Paulo Markun: Nosso tempo terminou embaixador, mas queria deixar claro o seguinte, eu tive a impressão de entender mais claramente o lado do pessimismo do que o lado da esperança, [risos] do otimismo, em uma palavra, aonde que o senhor apóia seu otimista, a sua esperança?
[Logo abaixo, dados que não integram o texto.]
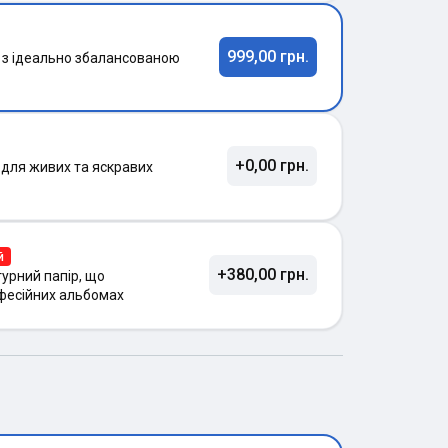
999,00 грн.
 з ідеально збалансованою
+0,00 грн.
 для живих та яскравих
й
+380,00 грн.
урний папір, що
фесійних альбомах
Rubens Ricupero: Bem, meu otimismo se baseia na capacidade das ações de mudarem o mundo. Elas podem demorar, mas elas acabam se impondo, hoje em dia, muitas das posições do Fundo Monetário são radicalmente diferente do que a que ele sustentava há pouco tempo atrás. O próprio secretário do Tesouro americano foi obrigado a fazer, em relação ao Uruguai, o que eles criticaram que o Clinton fez em relação ao México, um "empréstimo-ponte".... Por quê? Tiveram que evoluir, em parte por causa das pressão das circunstâncias, e em parte porque é um peso da opinião pública mundial. Eu portanto sou um otimista, mas um otimista no sentido histórico, acreditando que você tem que perseverar, tem que ter um bom projeto, e eu sou diplomata de formação, se eu não acreditasse na possibilidade de ganhar em negociações duras, eu não seria diplomata.

Paulo Markun
: Está certo, embaixador, muito obrigado pela sua entrevista, obrigada aos entrevistadores, e a você que está em casa. E na próxima segunda-feira estaremos de volta com mais um Roda Viva
, até lá, uma ótima semana. Boa noite.